In [1]:
from pyspark import SparkContext
from pyspark.sql import SparkSession, SQLContext, Row
from pyspark.sql.functions import col, min, max, avg
from pyspark.ml.evaluation import RegressionEvaluator
from pyspark.ml.recommendation import ALS
from pyspark.ml.tuning import ParamGridBuilder, CrossValidator
import time
from pyspark.sql.types import *

In [2]:
sc = SparkContext()

In [3]:
sqlContext = SQLContext(sc)

In [4]:
spark = SparkSession.builder.appName("movie-recommendation-systems").getOrCreate()

In [5]:
ratings_local = spark.read.csv('ratings-2M.csv',header=True)

In [6]:
movies = spark.read.csv('movies-27m.csv',header=True)

# EDA

In [7]:
movies.show(5)

+-------+--------------------+--------------------+
|movieId|               title|              genres|
+-------+--------------------+--------------------+
|      1|    Toy Story (1995)|Adventure|Animati...|
|      2|      Jumanji (1995)|Adventure|Childre...|
|      3|Grumpier Old Men ...|      Comedy|Romance|
|      4|Waiting to Exhale...|Comedy|Drama|Romance|
|      5|Father of the Bri...|              Comedy|
+-------+--------------------+--------------------+
only showing top 5 rows



In [8]:
ratings_local.show(5)

+---+------+-------+------+----------+
|_c0|userId|movieId|rating| timestamp|
+---+------+-------+------+----------+
|  0|     1|    307|   3.5|1256677221|
|  1|     1|    481|   3.5|1256677456|
|  2|     1|   1091|   1.5|1256677471|
|  3|     1|   1257|   4.5|1256677460|
|  4|     1|   1449|   4.5|1256677264|
+---+------+-------+------+----------+
only showing top 5 rows



In [9]:
total_instances = ratings_local.count()
print("Total instances: ", total_instances)

Total instances:  2000000


In [10]:
users_count = ratings_local.select('userId').distinct().count()
print("Number of users: ", users_count)

Number of users:  20507


In [11]:
movies_count = ratings_local.select('movieId').distinct().count()
print("Number of movies: ", movies_count)

Number of movies:  26030


In [15]:
#Number of movie rated by each user
ratings_count = ratings_local.groupby('userId').count()
ratings_count.show(5)

+------+-----+
|userId|count|
+------+-----+
|   296|   10|
|   467|   10|
|   675|    4|
|   691|   15|
|   829|   15|
+------+-----+
only showing top 5 rows



In [16]:
#Minimum ratings for movies by user
ratings_count.select(min('count')).show()

+----------+
|min(count)|
+----------+
|         1|
+----------+



In [17]:
#Maximum ratings for movies by user
ratings_count.select(max('count')).show()

+----------+
|max(count)|
+----------+
|      4874|
+----------+



In [18]:
#Average ratings for movies by user
ratings_count.select(avg('count')).show()

+----------------+
|      avg(count)|
+----------------+
|97.5276734773492|
+----------------+



In [12]:
#Number of ratings in matrix
numerator = ratings_local.count()
print("Actual number of ratings: ", numerator)

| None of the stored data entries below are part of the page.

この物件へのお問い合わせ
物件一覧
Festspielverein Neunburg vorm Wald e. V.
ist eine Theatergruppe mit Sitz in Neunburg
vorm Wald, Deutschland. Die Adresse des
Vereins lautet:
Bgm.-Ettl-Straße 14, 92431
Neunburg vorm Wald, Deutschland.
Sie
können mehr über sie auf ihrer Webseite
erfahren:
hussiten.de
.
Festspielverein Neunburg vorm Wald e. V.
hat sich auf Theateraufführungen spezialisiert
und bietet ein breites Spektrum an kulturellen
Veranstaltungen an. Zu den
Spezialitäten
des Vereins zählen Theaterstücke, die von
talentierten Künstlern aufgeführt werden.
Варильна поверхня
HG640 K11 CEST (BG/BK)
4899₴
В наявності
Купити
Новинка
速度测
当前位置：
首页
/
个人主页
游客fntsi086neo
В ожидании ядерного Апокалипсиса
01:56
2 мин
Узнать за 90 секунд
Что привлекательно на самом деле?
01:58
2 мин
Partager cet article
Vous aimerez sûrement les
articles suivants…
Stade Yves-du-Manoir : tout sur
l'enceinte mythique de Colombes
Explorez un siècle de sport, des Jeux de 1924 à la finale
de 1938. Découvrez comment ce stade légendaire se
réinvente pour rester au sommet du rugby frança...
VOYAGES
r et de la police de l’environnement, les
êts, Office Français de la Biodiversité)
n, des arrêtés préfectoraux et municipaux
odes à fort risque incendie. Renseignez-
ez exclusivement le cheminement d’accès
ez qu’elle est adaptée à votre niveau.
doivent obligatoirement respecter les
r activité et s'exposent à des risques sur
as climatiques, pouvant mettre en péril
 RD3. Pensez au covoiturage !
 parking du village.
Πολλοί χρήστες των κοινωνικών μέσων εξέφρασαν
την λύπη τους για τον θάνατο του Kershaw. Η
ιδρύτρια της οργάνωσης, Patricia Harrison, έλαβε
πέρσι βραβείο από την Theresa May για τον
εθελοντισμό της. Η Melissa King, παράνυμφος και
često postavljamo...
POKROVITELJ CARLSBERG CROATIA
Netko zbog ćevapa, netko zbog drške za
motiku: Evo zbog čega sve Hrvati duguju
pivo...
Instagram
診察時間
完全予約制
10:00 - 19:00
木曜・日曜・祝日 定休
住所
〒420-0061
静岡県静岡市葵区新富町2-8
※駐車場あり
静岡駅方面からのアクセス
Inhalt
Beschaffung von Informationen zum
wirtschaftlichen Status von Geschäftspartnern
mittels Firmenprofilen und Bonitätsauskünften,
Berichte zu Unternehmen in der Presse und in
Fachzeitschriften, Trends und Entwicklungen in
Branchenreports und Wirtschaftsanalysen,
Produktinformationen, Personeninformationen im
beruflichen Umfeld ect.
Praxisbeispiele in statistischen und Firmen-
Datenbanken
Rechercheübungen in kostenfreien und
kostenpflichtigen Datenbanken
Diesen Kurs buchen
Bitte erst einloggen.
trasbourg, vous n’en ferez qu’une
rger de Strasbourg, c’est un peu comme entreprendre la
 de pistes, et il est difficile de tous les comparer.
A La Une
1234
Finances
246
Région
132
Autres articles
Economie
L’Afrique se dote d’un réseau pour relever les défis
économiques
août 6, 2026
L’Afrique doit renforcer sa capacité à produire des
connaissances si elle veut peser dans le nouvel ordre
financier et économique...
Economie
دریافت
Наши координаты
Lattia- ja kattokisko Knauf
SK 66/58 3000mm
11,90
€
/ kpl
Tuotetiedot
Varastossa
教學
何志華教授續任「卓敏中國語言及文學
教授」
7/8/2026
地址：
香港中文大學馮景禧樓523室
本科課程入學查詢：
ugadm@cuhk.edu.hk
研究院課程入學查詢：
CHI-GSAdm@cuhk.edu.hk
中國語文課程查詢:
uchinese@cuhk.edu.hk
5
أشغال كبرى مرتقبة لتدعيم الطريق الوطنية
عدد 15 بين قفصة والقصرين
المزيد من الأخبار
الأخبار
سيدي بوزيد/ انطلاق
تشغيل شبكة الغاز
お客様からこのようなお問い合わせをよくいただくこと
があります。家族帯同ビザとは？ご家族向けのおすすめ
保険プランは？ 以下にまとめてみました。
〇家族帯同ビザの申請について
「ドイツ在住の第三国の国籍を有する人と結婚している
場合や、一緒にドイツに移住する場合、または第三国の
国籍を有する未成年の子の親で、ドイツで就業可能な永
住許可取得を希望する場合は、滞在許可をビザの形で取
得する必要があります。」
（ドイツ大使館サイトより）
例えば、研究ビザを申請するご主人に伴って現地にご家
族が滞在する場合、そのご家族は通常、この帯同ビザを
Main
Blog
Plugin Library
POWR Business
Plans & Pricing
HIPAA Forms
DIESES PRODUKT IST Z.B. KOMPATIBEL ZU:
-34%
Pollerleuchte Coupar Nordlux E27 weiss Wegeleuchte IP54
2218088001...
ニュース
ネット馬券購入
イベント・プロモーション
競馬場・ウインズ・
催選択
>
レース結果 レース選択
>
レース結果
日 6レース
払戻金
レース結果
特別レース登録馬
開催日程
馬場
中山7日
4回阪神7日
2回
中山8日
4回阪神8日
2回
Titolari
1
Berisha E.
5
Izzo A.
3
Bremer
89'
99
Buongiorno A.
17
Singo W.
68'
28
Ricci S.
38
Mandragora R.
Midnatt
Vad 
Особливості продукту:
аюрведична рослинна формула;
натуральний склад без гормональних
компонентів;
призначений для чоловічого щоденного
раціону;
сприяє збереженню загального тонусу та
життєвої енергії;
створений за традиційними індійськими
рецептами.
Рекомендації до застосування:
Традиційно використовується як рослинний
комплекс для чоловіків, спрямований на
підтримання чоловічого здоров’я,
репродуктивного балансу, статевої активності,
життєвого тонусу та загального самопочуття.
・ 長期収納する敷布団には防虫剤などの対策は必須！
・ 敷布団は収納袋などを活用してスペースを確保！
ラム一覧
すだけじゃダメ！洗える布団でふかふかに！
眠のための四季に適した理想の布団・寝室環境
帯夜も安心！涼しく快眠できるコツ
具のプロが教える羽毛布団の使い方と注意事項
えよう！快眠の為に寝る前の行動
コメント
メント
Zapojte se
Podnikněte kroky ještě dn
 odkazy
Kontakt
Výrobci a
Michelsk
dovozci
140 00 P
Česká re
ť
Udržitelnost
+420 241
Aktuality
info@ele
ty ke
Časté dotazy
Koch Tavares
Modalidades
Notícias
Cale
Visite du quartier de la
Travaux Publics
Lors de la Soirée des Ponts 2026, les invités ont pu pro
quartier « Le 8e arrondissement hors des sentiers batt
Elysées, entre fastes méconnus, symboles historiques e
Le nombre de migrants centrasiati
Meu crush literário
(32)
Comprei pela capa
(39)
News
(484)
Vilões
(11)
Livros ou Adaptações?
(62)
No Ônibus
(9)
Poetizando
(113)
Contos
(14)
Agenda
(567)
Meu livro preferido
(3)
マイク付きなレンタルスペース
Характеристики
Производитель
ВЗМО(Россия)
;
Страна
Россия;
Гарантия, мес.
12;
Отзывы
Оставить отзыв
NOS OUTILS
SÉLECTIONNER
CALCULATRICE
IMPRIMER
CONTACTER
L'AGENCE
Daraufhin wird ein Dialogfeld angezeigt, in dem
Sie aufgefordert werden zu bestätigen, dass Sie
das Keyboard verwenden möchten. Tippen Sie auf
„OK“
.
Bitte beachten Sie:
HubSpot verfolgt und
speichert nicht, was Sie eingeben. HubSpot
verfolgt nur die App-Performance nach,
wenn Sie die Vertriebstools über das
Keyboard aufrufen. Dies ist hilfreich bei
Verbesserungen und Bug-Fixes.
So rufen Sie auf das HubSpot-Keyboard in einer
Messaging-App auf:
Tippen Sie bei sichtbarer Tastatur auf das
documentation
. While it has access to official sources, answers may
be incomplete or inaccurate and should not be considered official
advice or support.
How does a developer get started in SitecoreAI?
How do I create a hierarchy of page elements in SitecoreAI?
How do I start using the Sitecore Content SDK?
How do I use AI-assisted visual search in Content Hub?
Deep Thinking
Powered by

Actual number of ratings:  2000000


In [13]:
#Number of ratings matrix could contain if no empty cells
denominator = users_count * movies_count
print("Number of ratings if every user watch every moive: ", denominator)

Number of ratings if every user watch every moive:  533797210


In [14]:
#Caculating the sparsity of ratings_new
sparsity = 1 - (numerator*1.0 / denominator)
print("Sparsity: ", sparsity)

Sparsity:  0.9962532587984115


In [19]:
#What if remove users with less than 20 ratings?
ratings_filted = ratings_local.groupby('userId').count().filter(col('count') >= 20)
greater20 = ratings_filted.count()/users_count
print("Number of users ratings more than 20 movies: ", ratings_filted.count())
print("Proportion of users who have no less than 20 ratings:", greater20)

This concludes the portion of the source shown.